Fur seal at Grytviken jetty
Cook wrote in his journal that South Georgia was "not worth the discovery" and these were lands "Doomed by nature to perpetual frigidness". He proved to be wrong on both counts. Firstly, he made notes on the abundant wildlife on the island, which did not go unnoticed at a time when North Atlantic whaling and sealing grounds were already showing signs of depletion. The first sealers arrived in 1786 to hunt fur seals and around 1800 no less than 112,000 pelts were taken in a single season. Fur seals had evolved without human contact and show no fear when approached and can easily be killed. Millions were slaughtered on an industrial scale. In 1894 whalers joined the gold rush in South Georgia.
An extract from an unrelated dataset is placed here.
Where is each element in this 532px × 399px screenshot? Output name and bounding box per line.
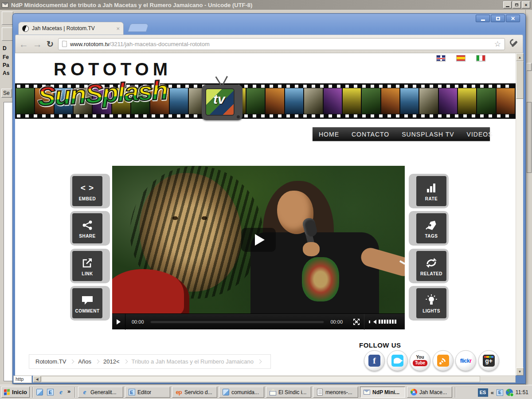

Whaling stations were established by Norwegian whaling captains from 1904. The epic slaughter of whales in the Southern Ocean began and it reached a deadly crescendo in 1925 when nearly 8000 whales (mostly fin whales) were taken in a single season. The boom was short-lived and dwindling whale stocks forced the closure of most shore-based stations by the 1930s. Whaling briefly resumed after the war when Japanese and Soviet factory ships joined the race for easy profits but by 1965 it was all over. The mechanised slaughter had murdered entire species of whales and seals to the brink of extinction. This questionable industry had become a victim of it own "success". The whales had gone. We saw one lonesome blow of a Southern Right Whale in the distance during 2 days in Cumberland Bay. A shocking observation compared to the early days when one could "walk across Cumberland Bay on their backs" and they have not yet returned. Only the fur seals have managed to successfully rebound into the ecological niche left vacant by the great whales. Their numbers are on the up and South Georgia, now mostly deserted by man, is once again left to be seal country.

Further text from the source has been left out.